From a theoretical point of view, our findings contribute to a growing body of empirical literature that provides evidence against the permanent-income hypothesis and the related life-cycle hypothesis in aggregate data and suggest that there is another fundamental factor at play in explaining why consumers spend—namely, a search for gratification or the satisfaction derived from consumption. From a practical point of view, economic forecasters might benefit from paying closer attention to marketing-related variables when predicting consumer spending growth.
Our study has several limitations that suggest areas for future inquiry. Our findings are confined to the United States, and it would be prudent to generalize them to other countries. Consumers are not the same in all countries. They differ in propensity to save, risk attitude, long-term orientation, and so forth, and it is not clear how consumption utility and debt service interact with respect to spending growth. Similarly, we examined discretionary expenditures. It might be useful to consider other potential marketing drivers of nondiscretionary spending.

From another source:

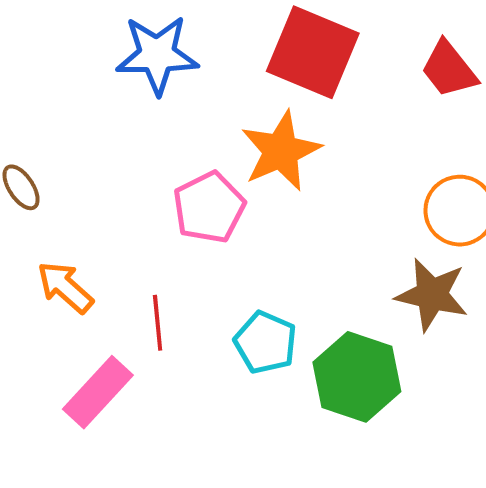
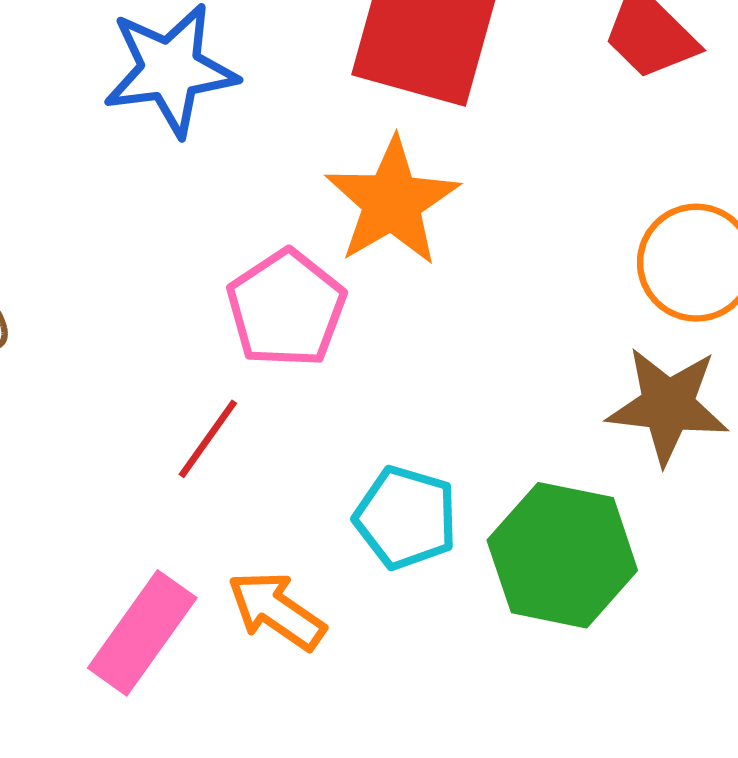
orange arrow: (65, 287) -> (276, 611), moved
red line: (158, 323) -> (208, 439), moved, turned 48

In addition to the obvious relevance for the economy in general, the implications for marketing are considerable. A better understanding of consumer spending growth should result in better marketing plans and better sales forecasts, which in turn should lead to superior decisions in all major areas of marketing, including products, pricing, promotion, distribution, capacity planning, and staffing decisions. In addition, recent research has emphasized the value of many marketing metrics to stock market analysts (e.g., Lehmann 2004; Rust et al. 2004). The findings of this study suggest that macroeconomists might also benefit from a closer monitoring of marketing metrics.